Nicht heute und nicht in der näheren Zukunft. Wir befinden uns noch in der Liquiditätsfalle. Damit ist gemeint, dass man beliebig viel neues Geld in die Wirtschaft hineindrücken kann: Es wird immer gehortet und nicht ausgegeben. Es gibt also weder eine negative, noch eine positive oder inflationäre Wirkung, sondern gar keine. Aber wenn die Krise überwunden ist, dann kann aus vielerlei Gründen ein Preisanstieg einsetzen, der über zwei Prozent hinausgeht und sich dann selbst beschleunigt, sodass eine Angst vor der Geldentwertung die Menschen erfasst. Diesen Preisanstieg könnte man nicht mehr bremsen.

Die EZB pumpte schon Jahre vor Corona immer neues Geld in die Wirtschaft. Aber das Schreckgespenst der Inflation hat sich trotz vieler Warnungen noch nicht blicken lassen.

Weil wir ja auch seit 2008 in der Liquiditätsfalle sind.

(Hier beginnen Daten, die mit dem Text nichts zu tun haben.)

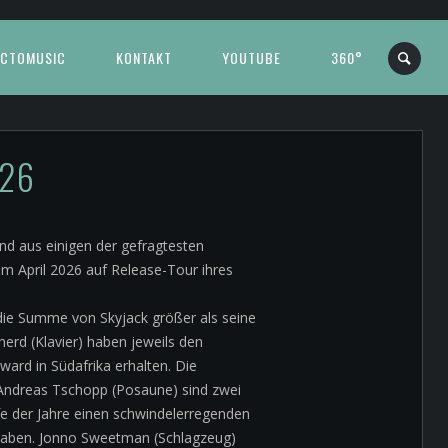
CTOMUSIC
KONTAKT
YOUTUBE
360°
026
end aus einigen der gefragtesten
im April 2026 auf Release-Tour ihres
st die Summe von Skyjack größer als seine
erd (Klavier) haben jeweils den
ward in Südafrika erhalten. Die
Andreas Tschopp (Posaune) sind zwei
fe der Jahre einen schwindelerregenden
 haben. Jonno Sweetman (Schlagzeug)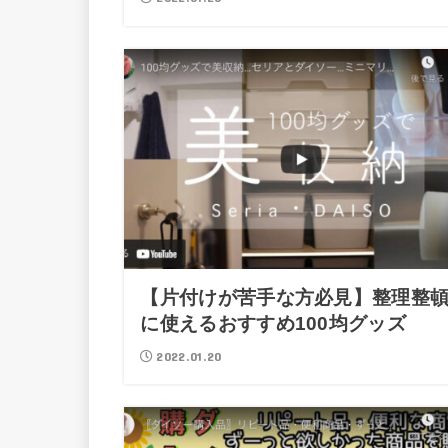
【片付けが苦手な方必見】整理整
に使えるおすすめ100均グッズ
2022.01.20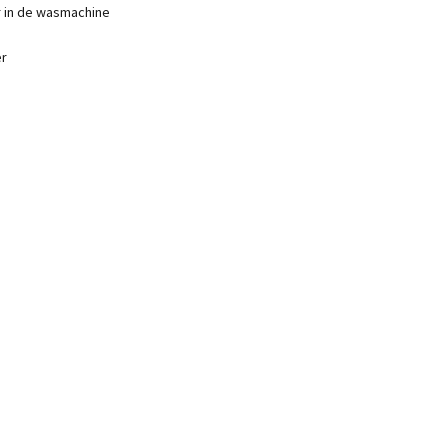
r in de wasmachine
er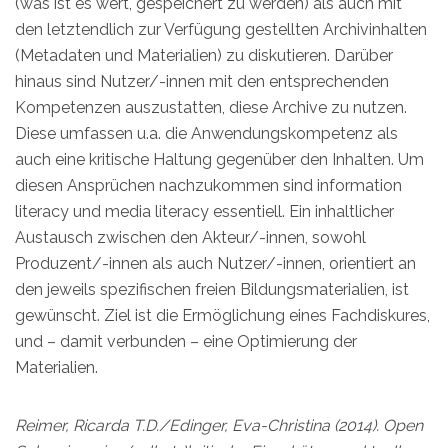
(was ist es wert, gespeichert zu werden) als auch mit
den letztendlich zur Verfügung gestellten Archivinhalten
(Metadaten und Materialien) zu diskutieren. Darüber
hinaus sind Nutzer/-innen mit den entsprechenden
Kompetenzen auszustatten, diese Archive zu nutzen.
Diese umfassen u.a. die Anwendungskompetenz als
auch eine kritische Haltung gegenüber den Inhalten. Um
diesen Ansprüchen nachzukommen sind information
literacy und media literacy essentiell. Ein inhaltlicher
Austausch zwischen den Akteur/-innen, sowohl
Produzent/-innen als auch Nutzer/-innen, orientiert an
den jeweils spezifischen freien Bildungsmaterialien, ist
gewünscht. Ziel ist die Ermöglichung eines Fachdiskures,
und – damit verbunden – eine Optimierung der
Materialien.
Reimer, Ricarda T.D./Edinger, Eva-Christina (2014). Open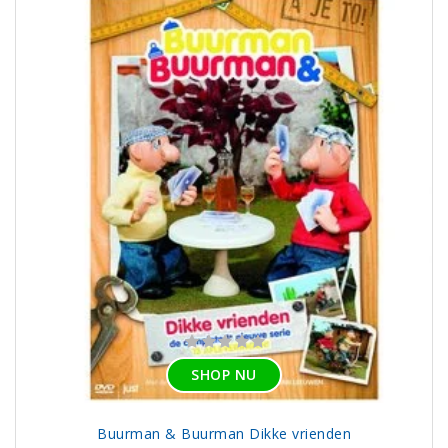
SHOP NU
Buurman & Buurman Dikke vrienden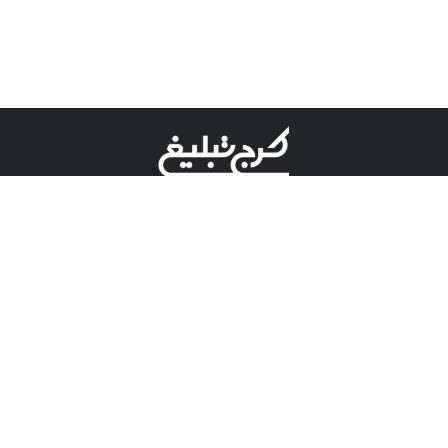
©کرج تبلیغ علامت تجاری ثبت شده در "اداره ثبت برند"
میباشد و هرگونه استفاده از این عنوان با پسوند و پیشوند قابل
پیگیری قضایی میباشد.
دارای نماد اعتبار 1 ستاره از مركز توسعه تجارت الكترونیكی
وزارت صنعت، معدن و تجارت.
مسئولیت آگهی های درج شده در این سایت بر عهده آگهی
دهنده می باشد.
تعرفه تبلیغات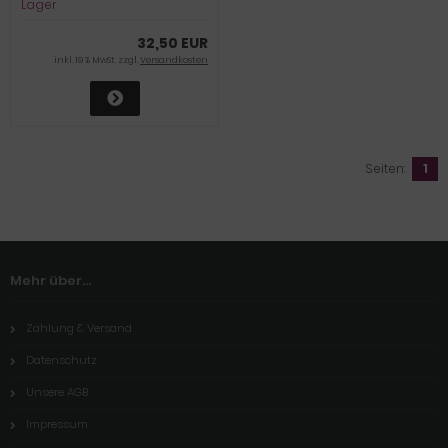
Lager
32,50 EUR
inkl. 19 % MwSt. zzgl.
Versandkosten
Seiten:
1
Mehr über...
Zahlung & Versand
Datenschutz
Unsere AGB
Impressum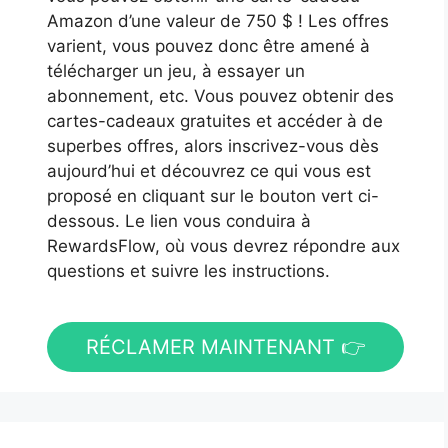
Amazon d’une valeur de 750 $ ! Les offres
varient, vous pouvez donc être amené à
télécharger un jeu, à essayer un
abonnement, etc. Vous pouvez obtenir des
cartes-cadeaux gratuites et accéder à de
superbes offres, alors inscrivez-vous dès
aujourd’hui et découvrez ce qui vous est
proposé en cliquant sur le bouton vert ci-
dessous. Le lien vous conduira à
RewardsFlow, où vous devrez répondre aux
questions et suivre les instructions.
RÉCLAMER MAINTENANT 👉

Corona schubst uns nur noch tiefer dort hinein.

Wieso könnte die EZB die Zügel nicht einfach wieder anziehen, falls die Preise kräftig steigen?

Da muss ich ausholen: Wir werden bis zum Ende dieses Jahres gut fünf Billionen Euro an Zentralbankgeld im Umlauf haben. Das ist mehr als das Fünffache des Volumens von vor der Lehman-Krise 2008. Damals waren es 900 Milliarden Euro. Dabei ist die Volkswirtschaft der Eurozone heute nicht größer als damals. Die EZB müsste also etwa vier von fünf Billionen aus dem Markt ziehen. Wie soll das gehen? Man kann die Refinanzierungskredite zwar kürzen und auslaufen lassen. Dann schrumpft ein Teil der Geldmenge. Aber man kann nicht die ganzen Staatspapiere wieder verkaufen. Dann würde deren Kurs in den Keller rutschen, die Banken in Schwierigkeiten geraten, und die Staaten hätten Finanzierungsprobleme. Die EZB wird das aus politischen Gründen gar nicht machen können und wollen.

Gretchenfrage: Wie rasch wird sich die Weltwirtschaft vom unmittelbaren Corona-Schock erholen? Rechnen Sie mit einer V-förmigen Kurve, also einer raschen Rückkehr auf das Vorkrisenniveau, oder doch mit einem U oder gar einem L?

Weder noch. Es wird ein gespiegeltes Wurzelzeichen. Die Wirtschaft geht runter und dann rasch wieder hoch, aber anfangs noch nicht auf das alte Niveau.

Weniger Arbeitslose, weniger Corona-Tote, weniger Verlust an Wirtschaftskraft: Deutschland ist bisher besser durch die Krise gekommen als andere große Industrienationen. Ist es ein relativer Krisengewinner?

Diese Krise kennt nur Verlierer. Und Deutschland hat viel Geld aufgenommen, um die Ausfälle in der Wirtschaft zu kompensieren. Das wird auch unsere Enkelkinder noch sehr lange bedrücken.

Waren die Hilfspakete ein Fehler?

Nein, die Strategie war im Grunde sehr richtig. Der Staat musste handeln. Ich finde aber den Umfang der Transfers übertreiben. Wenn man alles zusammenrechnet, also auch Kredite und Bürgschaften, kommt man auf mehr als 40 Prozent des BIP. Davon sind 18 Prozentpunkte nach der Klassifikation des Bundesfinanzministeriums haushaltswirksam. Da scheint mir Maß und Mitte verloren gegangen zu sein.

Das Interview führte Jürgen Streihammer.